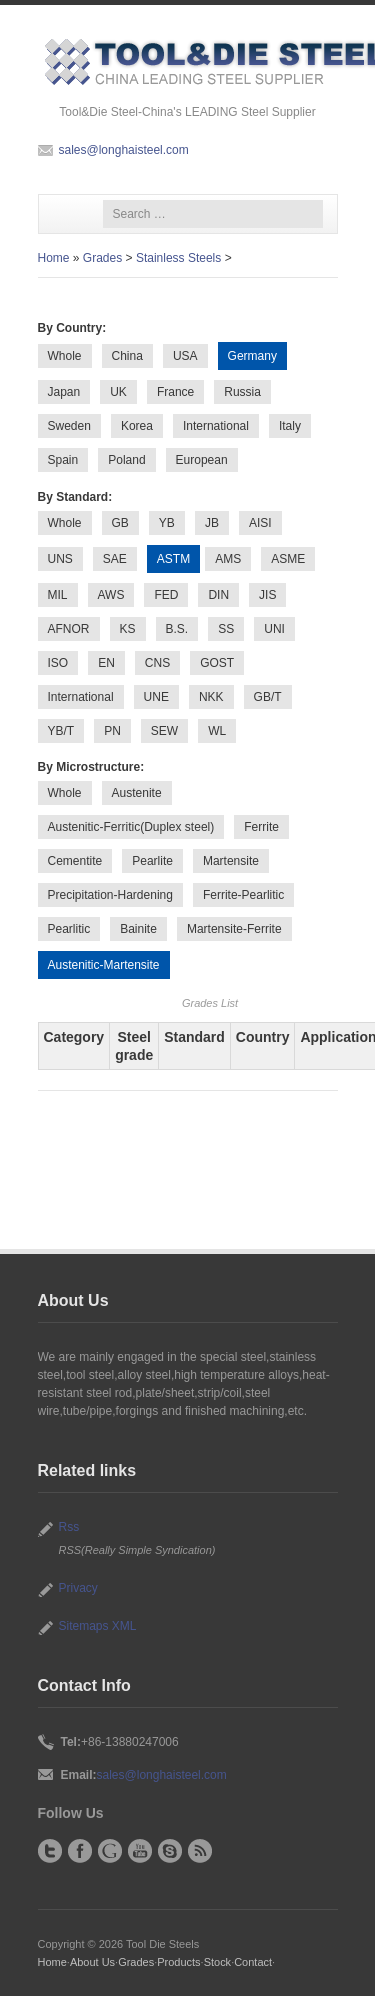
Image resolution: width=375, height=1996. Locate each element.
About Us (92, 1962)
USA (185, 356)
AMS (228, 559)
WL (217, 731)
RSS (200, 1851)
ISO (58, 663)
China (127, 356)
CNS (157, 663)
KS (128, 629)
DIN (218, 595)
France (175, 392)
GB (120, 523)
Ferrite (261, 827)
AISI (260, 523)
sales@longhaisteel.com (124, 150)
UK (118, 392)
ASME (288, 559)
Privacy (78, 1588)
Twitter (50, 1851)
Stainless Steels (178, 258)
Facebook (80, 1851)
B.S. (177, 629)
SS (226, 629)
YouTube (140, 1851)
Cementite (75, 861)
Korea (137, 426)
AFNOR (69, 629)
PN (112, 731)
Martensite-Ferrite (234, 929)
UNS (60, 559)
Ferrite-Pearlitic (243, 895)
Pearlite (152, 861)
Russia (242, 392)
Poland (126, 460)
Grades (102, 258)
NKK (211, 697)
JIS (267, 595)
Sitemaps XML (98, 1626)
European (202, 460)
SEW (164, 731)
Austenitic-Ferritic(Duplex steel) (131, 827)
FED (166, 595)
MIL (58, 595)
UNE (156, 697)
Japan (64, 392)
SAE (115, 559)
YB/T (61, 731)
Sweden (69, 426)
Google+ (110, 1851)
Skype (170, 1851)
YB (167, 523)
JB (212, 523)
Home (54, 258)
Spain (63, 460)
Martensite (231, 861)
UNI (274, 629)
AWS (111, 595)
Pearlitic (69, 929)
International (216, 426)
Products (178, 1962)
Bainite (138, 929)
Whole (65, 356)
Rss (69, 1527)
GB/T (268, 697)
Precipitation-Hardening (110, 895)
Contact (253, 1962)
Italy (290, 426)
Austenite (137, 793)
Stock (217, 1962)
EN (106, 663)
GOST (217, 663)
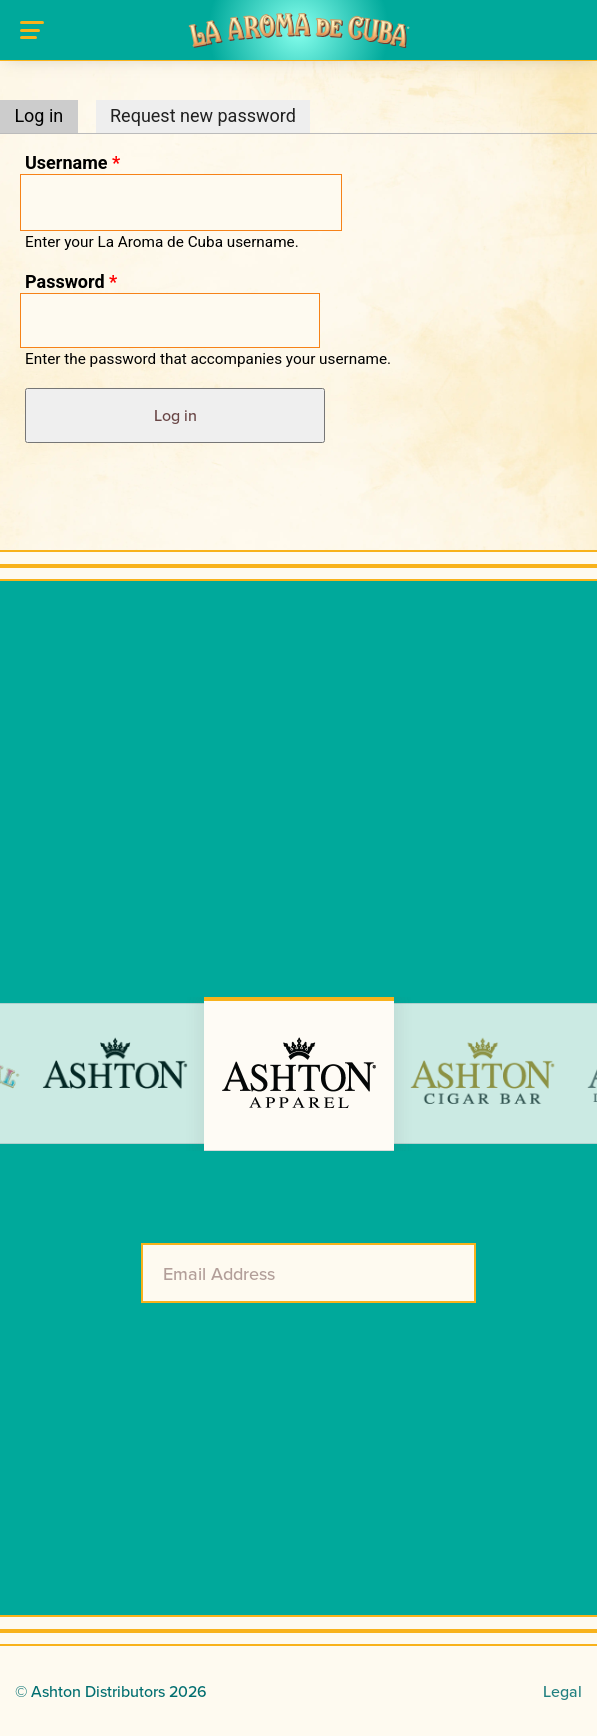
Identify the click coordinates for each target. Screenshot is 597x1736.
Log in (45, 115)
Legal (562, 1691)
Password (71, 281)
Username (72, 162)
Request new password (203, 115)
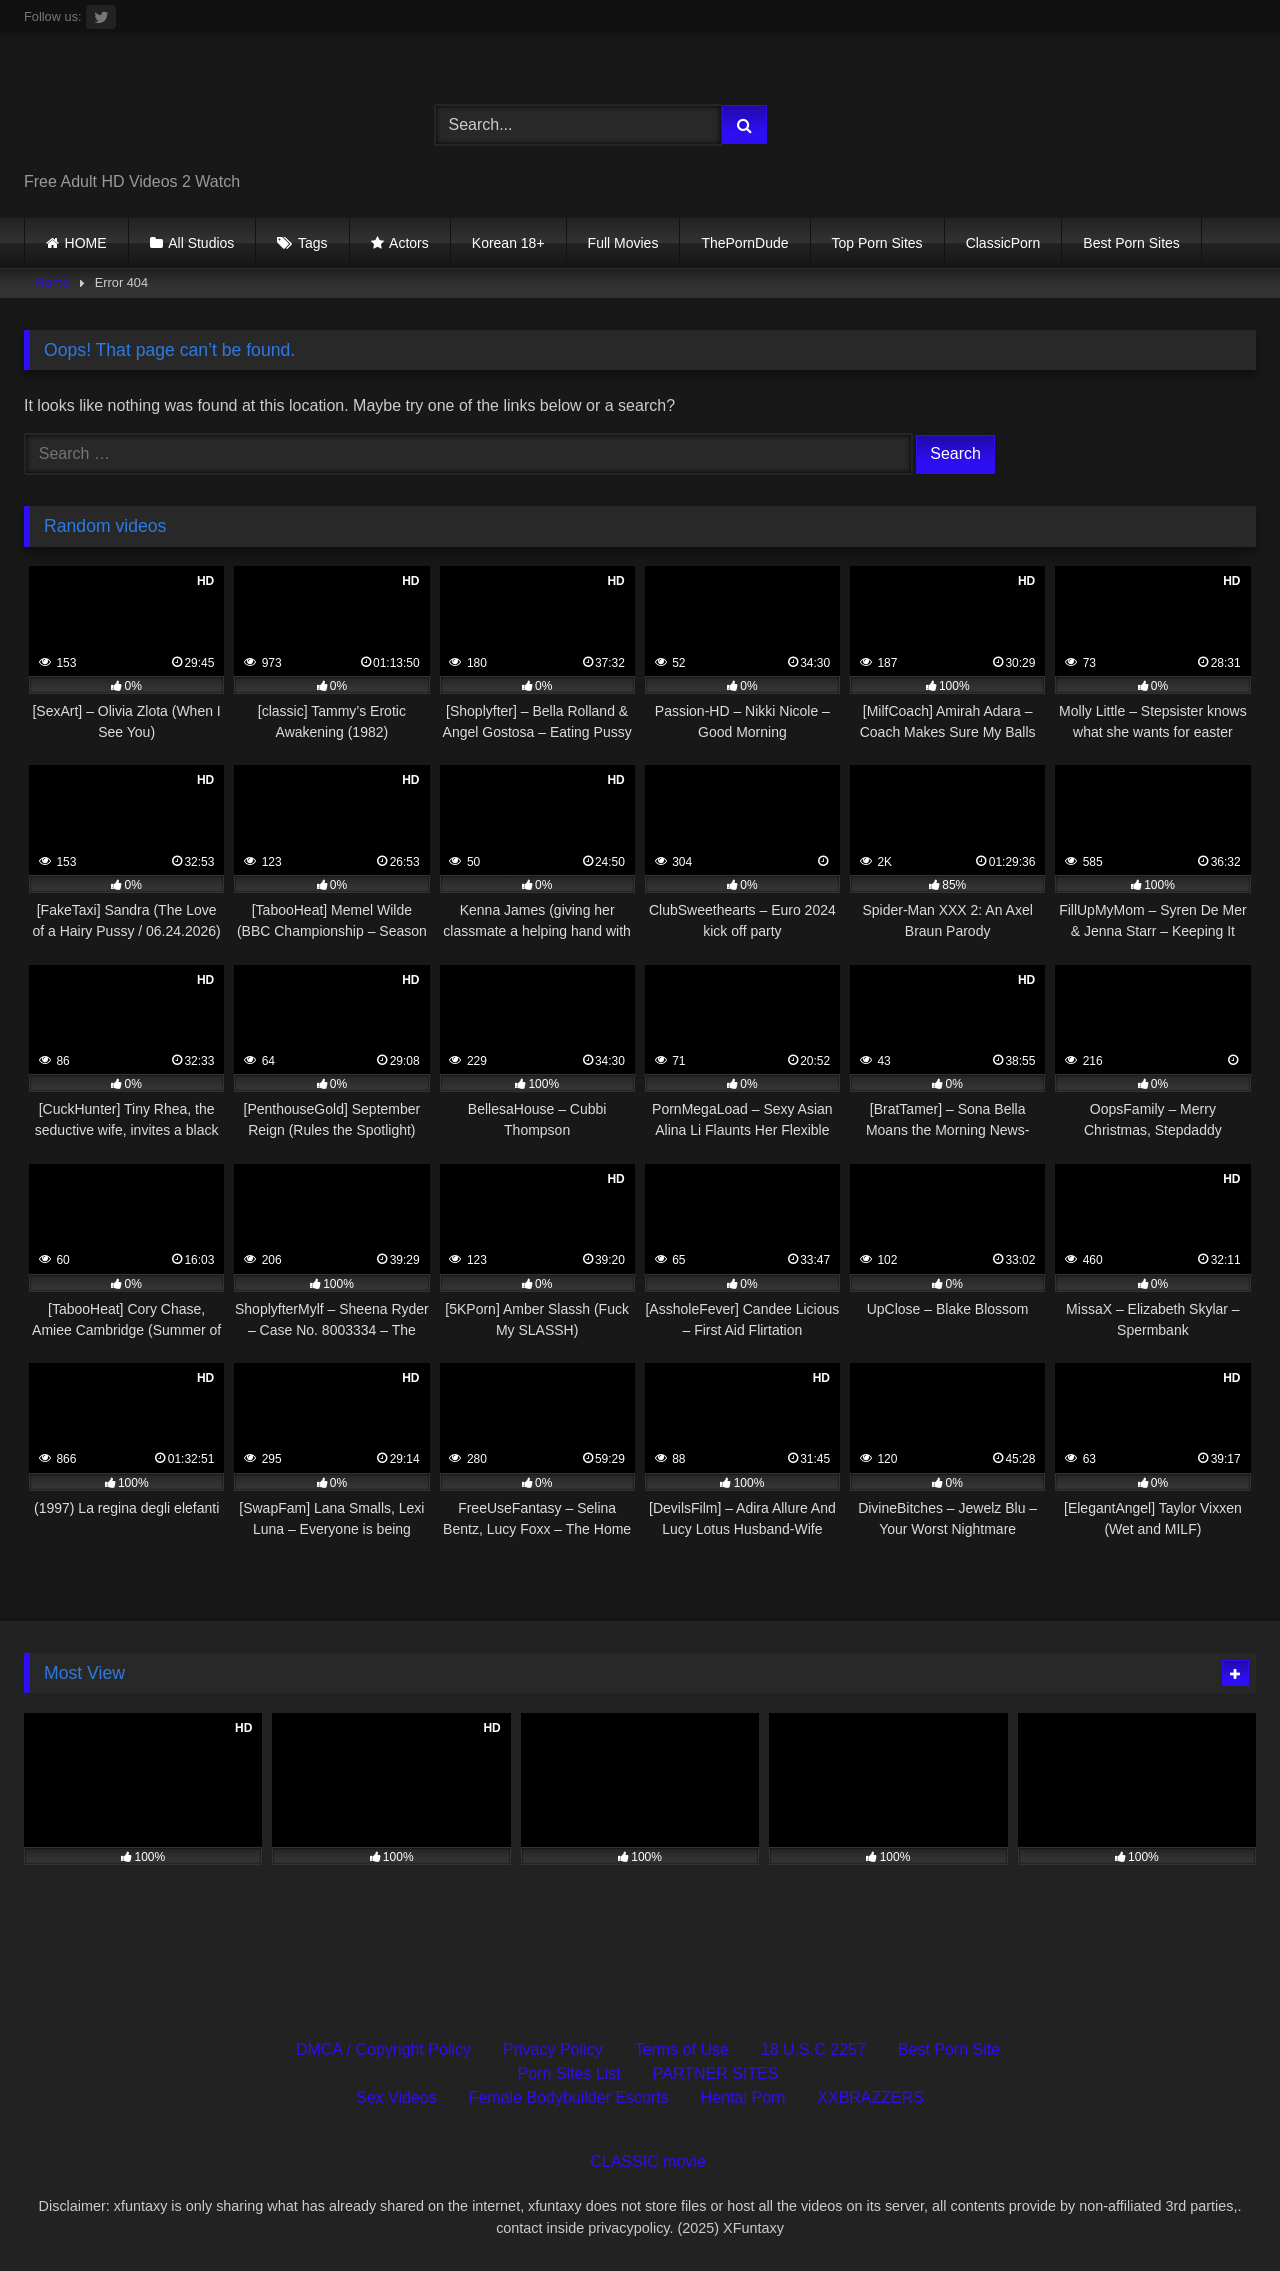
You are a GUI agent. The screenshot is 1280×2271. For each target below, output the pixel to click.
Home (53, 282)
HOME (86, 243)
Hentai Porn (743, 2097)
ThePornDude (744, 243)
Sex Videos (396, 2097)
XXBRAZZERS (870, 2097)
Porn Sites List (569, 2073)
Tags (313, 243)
○ ○ ○ ○ ○
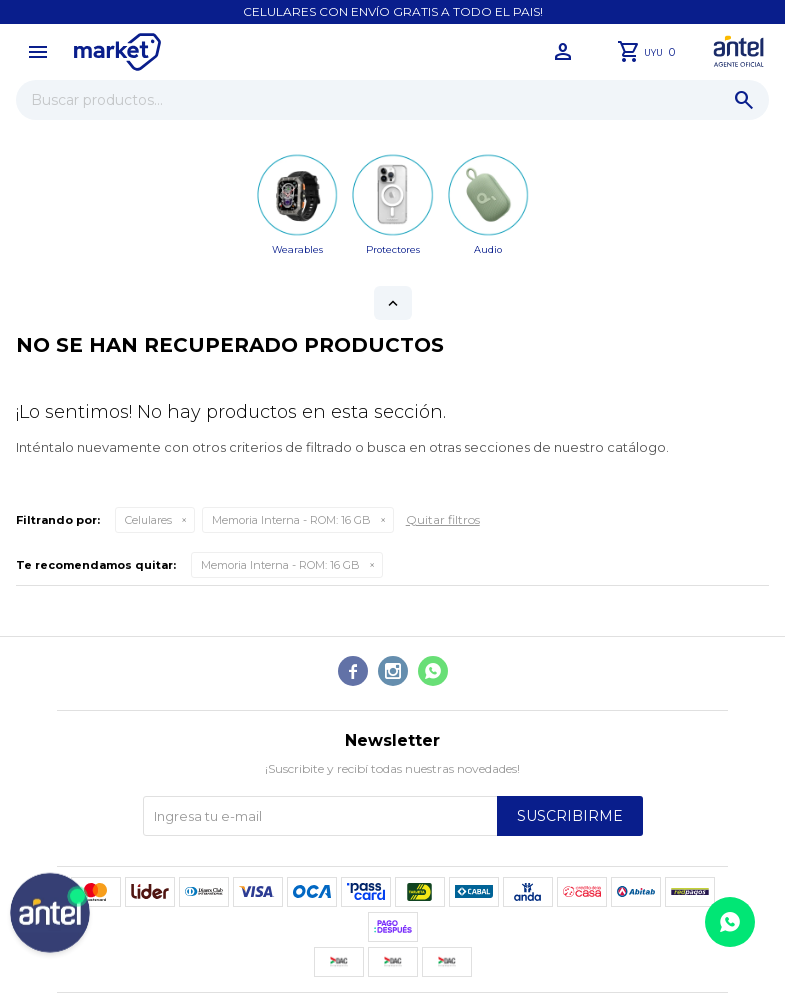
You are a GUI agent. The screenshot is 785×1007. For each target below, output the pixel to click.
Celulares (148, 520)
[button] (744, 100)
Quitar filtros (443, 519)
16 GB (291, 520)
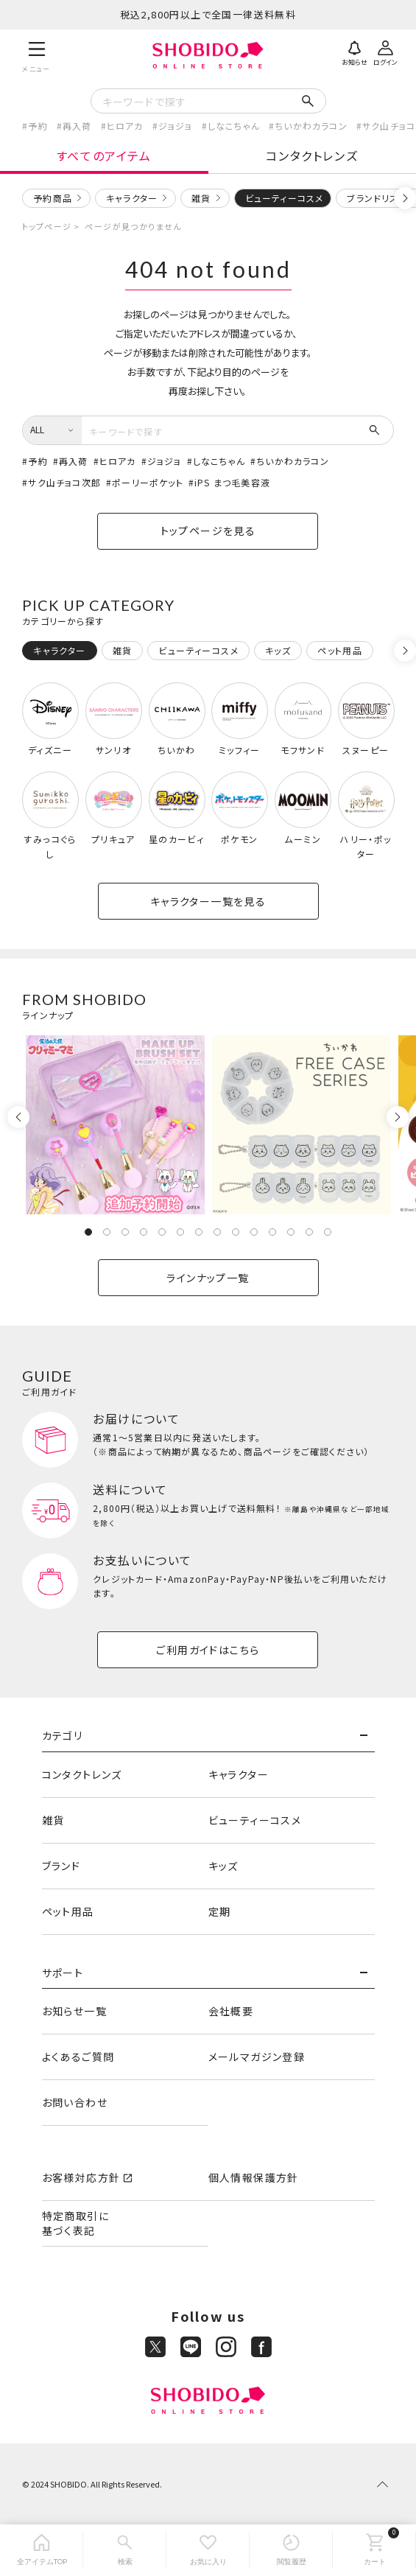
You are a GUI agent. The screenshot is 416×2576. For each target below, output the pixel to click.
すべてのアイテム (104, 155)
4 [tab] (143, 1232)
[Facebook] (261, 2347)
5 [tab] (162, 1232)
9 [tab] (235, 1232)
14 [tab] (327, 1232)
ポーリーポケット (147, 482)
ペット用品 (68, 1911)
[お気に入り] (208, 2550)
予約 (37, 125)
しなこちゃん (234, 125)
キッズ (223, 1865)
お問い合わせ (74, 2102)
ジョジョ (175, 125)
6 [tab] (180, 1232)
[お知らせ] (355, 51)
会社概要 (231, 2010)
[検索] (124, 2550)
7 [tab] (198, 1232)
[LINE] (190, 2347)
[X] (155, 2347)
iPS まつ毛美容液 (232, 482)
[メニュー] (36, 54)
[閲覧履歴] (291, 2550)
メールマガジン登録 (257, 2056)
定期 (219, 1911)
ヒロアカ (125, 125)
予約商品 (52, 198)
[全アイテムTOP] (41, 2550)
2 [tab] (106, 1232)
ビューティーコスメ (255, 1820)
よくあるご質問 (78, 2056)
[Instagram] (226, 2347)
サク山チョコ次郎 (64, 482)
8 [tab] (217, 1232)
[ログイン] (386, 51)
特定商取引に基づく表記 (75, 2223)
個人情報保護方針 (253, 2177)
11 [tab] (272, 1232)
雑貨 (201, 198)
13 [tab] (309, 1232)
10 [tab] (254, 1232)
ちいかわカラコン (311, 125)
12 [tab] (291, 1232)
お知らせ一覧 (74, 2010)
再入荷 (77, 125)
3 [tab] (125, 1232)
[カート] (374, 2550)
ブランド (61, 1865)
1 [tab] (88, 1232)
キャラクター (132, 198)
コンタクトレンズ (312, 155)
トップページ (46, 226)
○ ○ ○ ○ ○
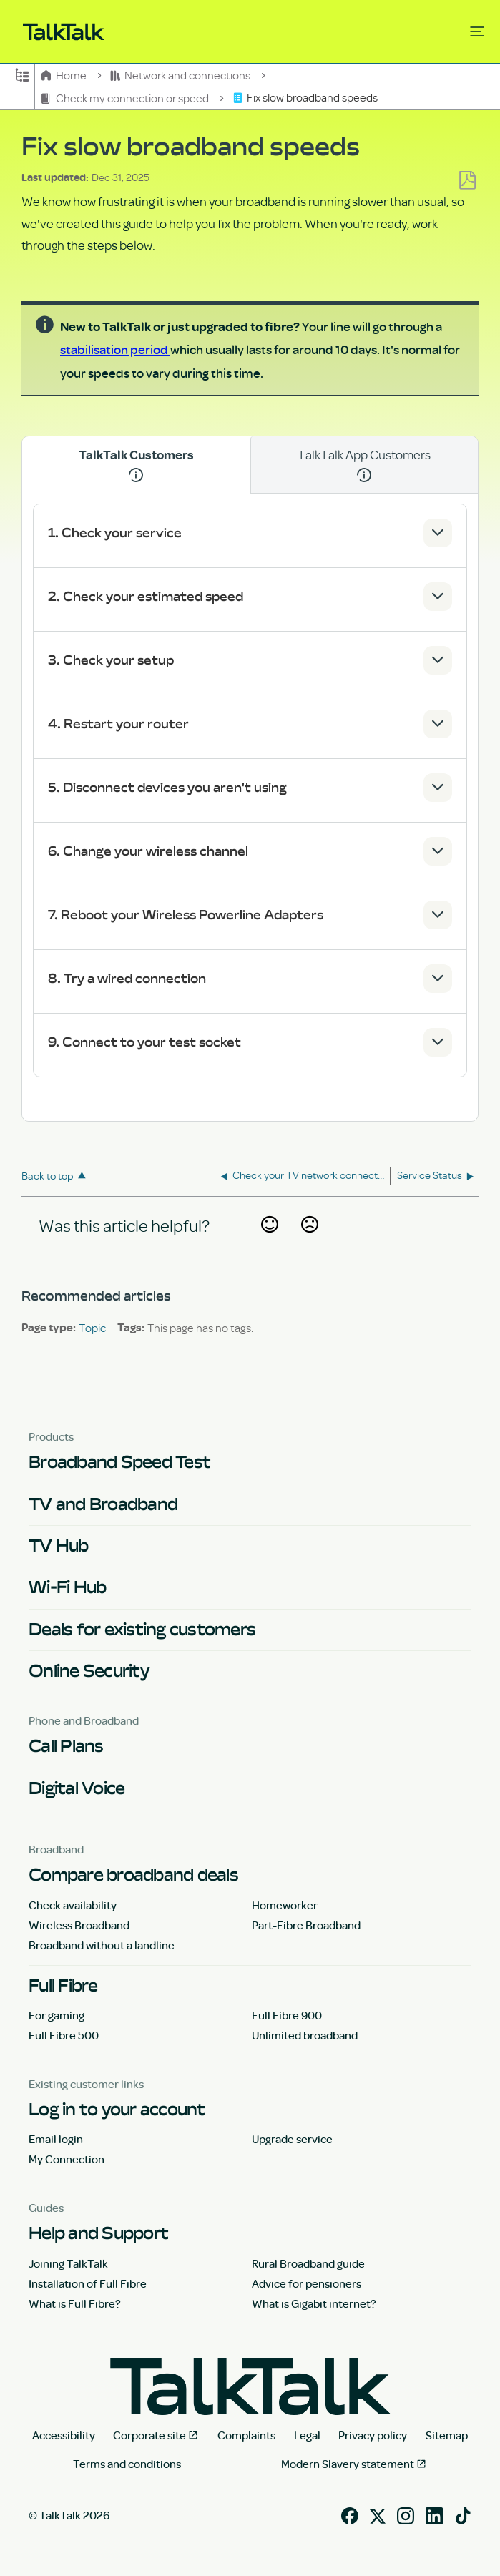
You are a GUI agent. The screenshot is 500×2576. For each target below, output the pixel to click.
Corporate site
○ ○ ○ ○ ○
#### [Try it]
Spot the lines above that mention "click" and copy them.

#### [Exercise solution]
Identify the click coordinates for each target. Screenshot is 597x1736.
You are a GUI agent. The screenshot is 1280×2271. For each target below, output the pixel to click.
You are a GUI agent. The screenshot is 785×1007. For each target below, output the pixel to click.
You are a GUI agent. The screenshot is 416×2576. For each target below, output the pixel to click.
You are a GUI agent. The screenshot is 500×2576. For each target below, output the pixel to click.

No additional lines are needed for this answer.